## PROBLEM REQUIREMENTS
All of the data must be written out verbatim, with pictures excluded.

┄┄┄┄┄┄┄┄┄┄

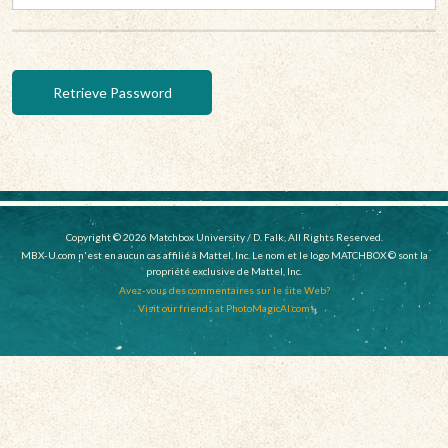
Copyright © 2026 Matchbox University / D. Falk, All Rights Reserved.
MBX-U.com n'est en aucun cas affilié à Mattel, Inc. Le nom et le logo MATCHBOX © sont la
propriété exclusive de Mattel, Inc.
Avez-vous des commentaires sur le site Web?
Visit our friends at PhotoMagicAI.com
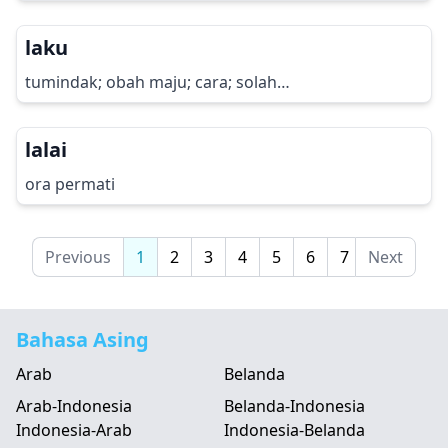
laku
tumindak; obah maju; cara; solah…
lalai
ora permati
Previous
1
2
3
4
5
6
7
Next
Bahasa Asing
Arab
Belanda
Arab-Indonesia
Belanda-Indonesia
Indonesia-Arab
Indonesia-Belanda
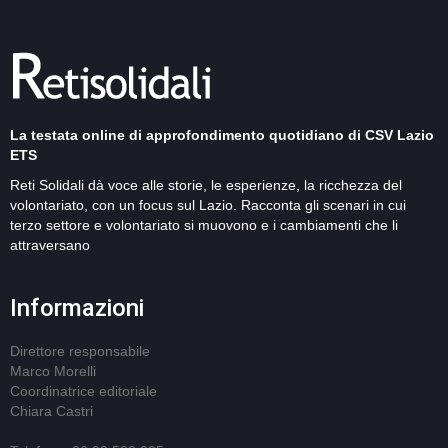
La testata online di approfondimento quotidiano di CSV Lazio
ETS
Reti Solidali dà voce alle storie, le esperienze, la ricchezza del
volontariato, con un focus sul Lazio. Racconta gli scenari in cui
terzo settore e volontariato si muovono e i cambiamenti che li
attraversano
Informazioni
Direttore responsabile
Marco Morelli
Coordinatrice editoriale
Chiara Castri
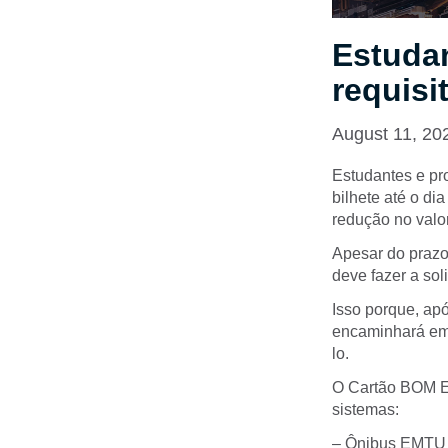
Estuda
requisi
August 11, 20
Estudantes e pr
bilhete até o di
redução no valo
Apesar do prazo 
deve fazer a sol
Isso porque, ap
encaminhará em 
lo.
O Cartão BOM Es
sistemas:
– Ônibus EMTU (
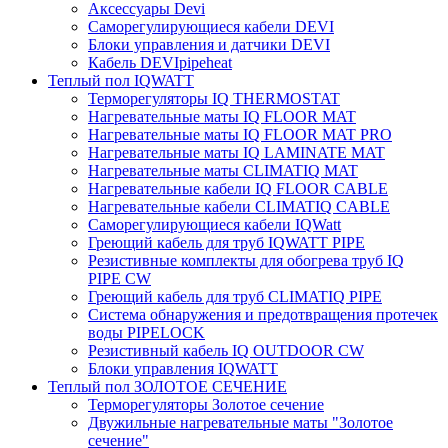
Аксессуары Devi
Саморегулирующиеся кабели DEVI
Блоки управления и датчики DEVI
Кабель DEVIpipeheat
Теплый пол IQWATT
Терморегуляторы IQ THERMOSTAT
Нагревательные маты IQ FLOOR MAT
Нагревательные маты IQ FLOOR MAT PRO
Нагревательные маты IQ LAMINATE MAT
Нагревательные маты CLIMATIQ MAT
Нагревательные кабели IQ FLOOR CABLE
Нагревательные кабели CLIMATIQ CABLE
Саморегулирующиеся кабели IQWatt
Греющий кабель для труб IQWATT PIPE
Резистивные комплекты для обогрева труб IQ
PIPE CW
Греющий кабель для труб CLIMATIQ PIPE
Система обнаружения и предотвращения протечек
воды PIPELOCK
Резистивный кабель IQ OUTDOOR CW
Блоки управления IQWATT
Теплый пол ЗОЛОТОЕ СЕЧЕНИЕ
Терморегуляторы Золотое сечение
Двужильные нагревательные маты "Золотое
сечение"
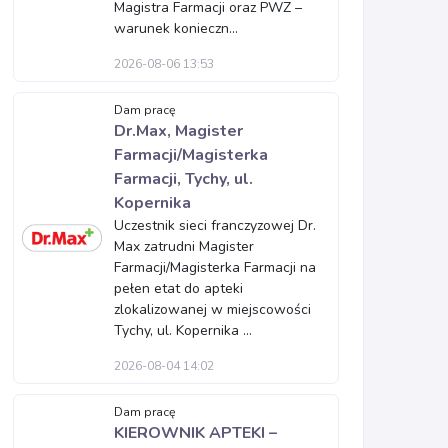
Magistra Farmacji oraz PWZ –
warunek konieczn...
2026-08-06 13:53
Dam pracę
Dr.Max, Magister
Farmacji/Magisterka
Farmacji, Tychy, ul.
Kopernika
Uczestnik sieci franczyzowej Dr.
Max zatrudni Magister
Farmacji/Magisterka Farmacji na
pełen etat do apteki
zlokalizowanej w miejscowości
Tychy, ul. Kopernika ...
2026-08-04 14:02
Dam pracę
KIEROWNIK APTEKI –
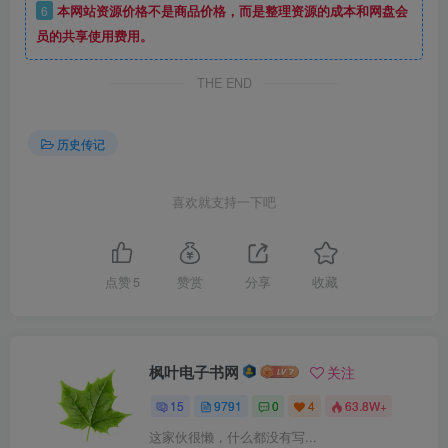
6
本网站资源价格不是商品价格，而是整理资源的成本和网盘会
员的共享使用费用。
THE END
历史传记
喜欢就支持一下吧
点赞
5
赞赏
分享
收藏
枫叶电子书网
关注
15
9791
0
4
63.8W+
这家伙很懒，什么都没有写...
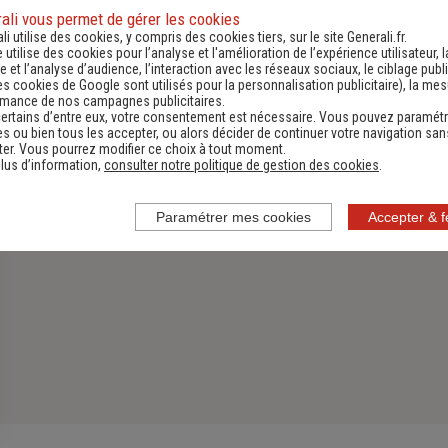
ali vous permet de gérer les cookies
Assurance Habitation
li utilise des cookies, y compris des cookies tiers, sur le site Generali.fr.
e utilise des cookies pour l’analyse et l'amélioration de l’expérience utilisateur, l
Découvrir
 et l’analyse d’audience, l’interaction avec les réseaux sociaux, le ciblage publi
es cookies de Google sont utilisés pour la personnalisation publicitaire
), la me
rmance de nos campagnes publicitaires.
ertains d’entre eux, votre consentement est nécessaire. Vous pouvez paramétr
s ou bien tous les accepter, ou alors décider de continuer votre navigation san
er. Vous pourrez modifier ce choix à tout moment.
lus d’information,
consulter notre politique de gestion des cookies
.
Paramétrer mes cookies
Accepter & 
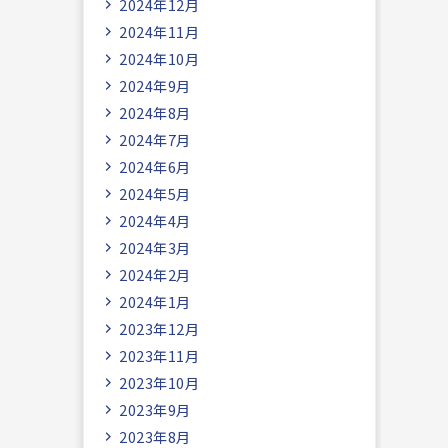
2024年12月
2024年11月
2024年10月
2024年9月
2024年8月
2024年7月
2024年6月
2024年5月
2024年4月
2024年3月
2024年2月
2024年1月
2023年12月
2023年11月
2023年10月
2023年9月
2023年8月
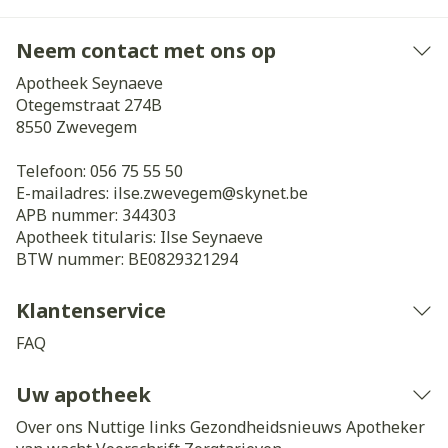
Neem contact met ons op
Apotheek Seynaeve
Otegemstraat 274B
8550
Zwevegem
Telefoon:
056 75 55 50
E-mailadres:
ilse.zwevegem@
skynet.be
APB nummer:
344303
Apotheek titularis:
Ilse Seynaeve
BTW nummer:
BE0829321294
Klantenservice
FAQ
Uw apotheek
Over ons
Nuttige links
Gezondheidsnieuws
Apotheker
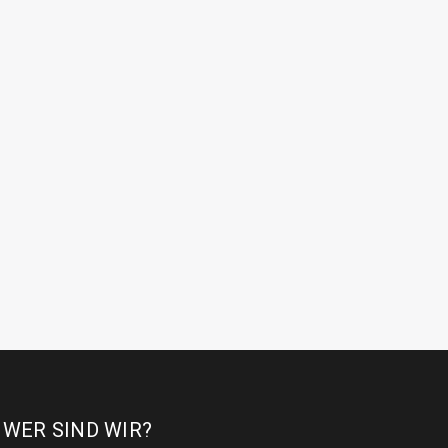
WER SIND WIR?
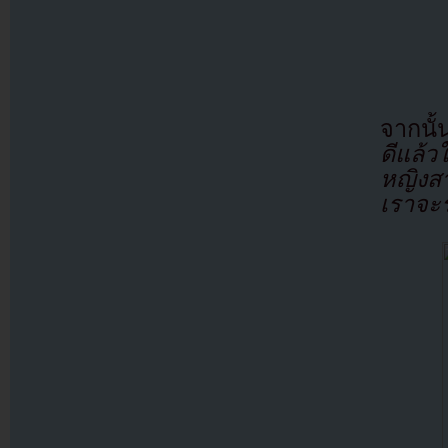
จากนั
ดีแล้ว
หญิงส
เราจะ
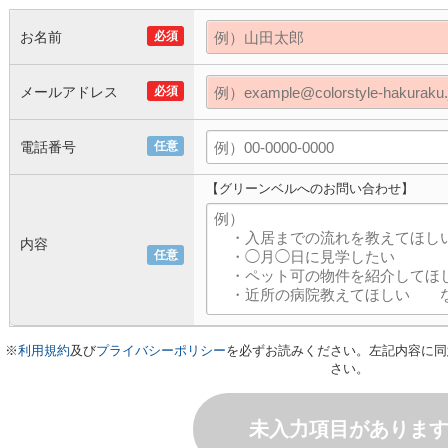
お名前
必須
メールアドレス
必須
電話番号
任意
【グリーンベルへのお問い合わせ】
内容
任意
※
利用規約
及び
プライバシーポリシー
を必ずお読みください。左記内容に同
さい。
未入力項目がありま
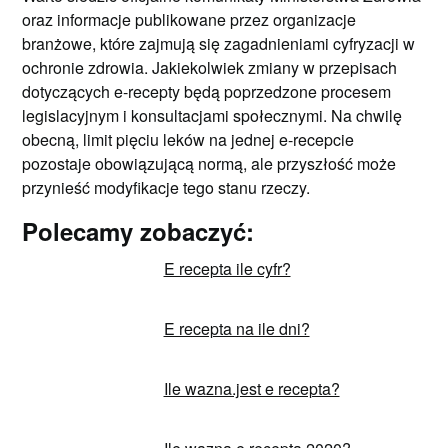
oraz informacje publikowane przez organizacje
branżowe, które zajmują się zagadnieniami cyfryzacji w
ochronie zdrowia. Jakiekolwiek zmiany w przepisach
dotyczących e-recepty będą poprzedzone procesem
legislacyjnym i konsultacjami społecznymi. Na chwilę
obecną, limit pięciu leków na jednej e-recepcie
pozostaje obowiązującą normą, ale przyszłość może
przynieść modyfikacje tego stanu rzeczy.
Polecamy zobaczyć:
E recepta ile cyfr?
E recepta na ile dni?
Ile wazna.jest e recepta?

┄┄┄┄┄┄┄┄┄┄

## ANSWER TO THIS PROBLEM
Copyright © 2026 Matchbox University / D. Falk, All Rights Reserved.
MBX-U.com n'est en aucun cas affilié à Mattel, Inc. Le nom et le logo MATCHBOX © sont la
propriété exclusive de Mattel, Inc.
Avez-vous des commentaires sur le site Web?
Visit our friends at PhotoMagicAI.com
laku
tumindak; obah maju; cara; solah…
lalai
ora permati
Previous
1
2
3
4
5
6
7
Next
Bahasa Asing
Arab
Belanda
Arab-Indonesia
Belanda-Indonesia
Indonesia-Arab
Indonesia-Belanda
La testata online di approfondimento quotidiano di CSV Lazio
ETS
Reti Solidali dà voce alle storie, le esperienze, la ricchezza del
volontariato, con un focus sul Lazio. Racconta gli scenari in cui
terzo settore e volontariato si muovono e i cambiamenti che li
attraversano
Informazioni
Direttore responsabile
Marco Morelli
Coordinatrice editoriale
Chiara Castri
Estuda
requisi
August 11, 20
Estudantes e pr
bilhete até o di
redução no valo
Apesar do prazo 
deve fazer a sol
Isso porque, ap
encaminhará em 
lo.
O Cartão BOM Es
sistemas:
– Ônibus EMTU (
Аксессуары Devi
Саморегулирующиеся кабели DEVI
Блоки управления и датчики DEVI
Кабель DEVIpipeheat
Теплый пол IQWATT
Терморегуляторы IQ THERMOSTAT
Нагревательные маты IQ FLOOR MAT
Нагревательные маты IQ FLOOR MAT PRO
Нагревательные маты IQ LAMINATE MAT
Нагревательные маты CLIMATIQ MAT
Нагревательные кабели IQ FLOOR CABLE
Нагревательные кабели CLIMATIQ CABLE
Саморегулирующиеся кабели IQWatt
Греющий кабель для труб IQWATT PIPE
Резистивные комплекты для обогрева труб IQ
PIPE CW
Греющий кабель для труб CLIMATIQ PIPE
Система обнаружения и предотвращения протечек
воды PIPELOCK
Резистивный кабель IQ OUTDOOR CW
Блоки управления IQWATT
Теплый пол ЗОЛОТОЕ СЕЧЕНИЕ
Терморегуляторы Золотое сечение
Двужильные нагревательные маты "Золотое
сечение"
Magistra Farmacji oraz PWZ –
warunek konieczn...
2026-08-06 13:53
Dam pracę
Dr.Max, Magister
Farmacji/Magisterka
Farmacji, Tychy, ul.
Kopernika
Uczestnik sieci franczyzowej Dr.
Max zatrudni Magister
Farmacji/Magisterka Farmacji na
pełen etat do apteki
zlokalizowanej w miejscowości
Tychy, ul. Kopernika ...
2026-08-04 14:02
Dam pracę
KIEROWNIK APTEKI –
6
本网站资源价格不是商品价格，而是整理资源的成本和网盘会
员的共享使用费用。
THE END
历史传记
喜欢就支持一下吧
点赞
5
赞赏
分享
收藏
枫叶电子书网
关注
15
9791
0
4
63.8W+
这家伙很懒，什么都没有写...
ali vous permet de gérer les cookies
Assurance Habitation
li utilise des cookies, y compris des cookies tiers, sur le site Generali.fr.
e utilise des cookies pour l’analyse et l'amélioration de l’expérience utilisateur, l
Découvrir
 et l’analyse d’audience, l’interaction avec les réseaux sociaux, le ciblage publi
es cookies de Google sont utilisés pour la personnalisation publicitaire
), la me
rmance de nos campagnes publicitaires.
ertains d’entre eux, votre consentement est nécessaire. Vous pouvez paramétr
s ou bien tous les accepter, ou alors décider de continuer votre navigation san
er. Vous pourrez modifier ce choix à tout moment.
lus d’information,
consulter notre politique de gestion des cookies
.
Paramétrer mes cookies
Accepter & 
2024年12月
2024年11月
2024年10月
2024年9月
2024年8月
2024年7月
2024年6月
2024年5月
2024年4月
2024年3月
2024年2月
2024年1月
2023年12月
2023年11月
2023年10月
2023年9月
2023年8月
Neem contact met ons op
Apotheek Seynaeve
Otegemstraat 274B
8550
Zwevegem
Telefoon:
056 75 55 50
E-mailadres:
ilse.zwevegem@
skynet.be
APB nummer:
344303
Apotheek titularis:
Ilse Seynaeve
BTW nummer:
BE0829321294
Klantenservice
FAQ
Uw apotheek
Over ons
Nuttige links
Gezondheidsnieuws
Apotheker
WER SIND WIR?
จากนั
ดีแล้ว
หญิงส
เราจะ
お名前
必須
メールアドレス
必須
電話番号
任意
【グリーンベルへのお問い合わせ】
内容
任意
※
利用規約
及び
プライバシーポリシー
を必ずお読みください。左記内容に同
さい。
未入力項目がありま
oraz informacje publikowane przez organizacje
branżowe, które zajmują się zagadnieniami cyfryzacji w
ochronie zdrowia. Jakiekolwiek zmiany w przepisach
dotyczących e-recepty będą poprzedzone procesem
legislacyjnym i konsultacjami społecznymi. Na chwilę
obecną, limit pięciu leków na jednej e-recepcie
pozostaje obowiązującą normą, ale przyszłość może
przynieść modyfikacje tego stanu rzeczy.
Polecamy zobaczyć:
E recepta ile cyfr?
E recepta na ile dni?
Ile wazna.jest e recepta?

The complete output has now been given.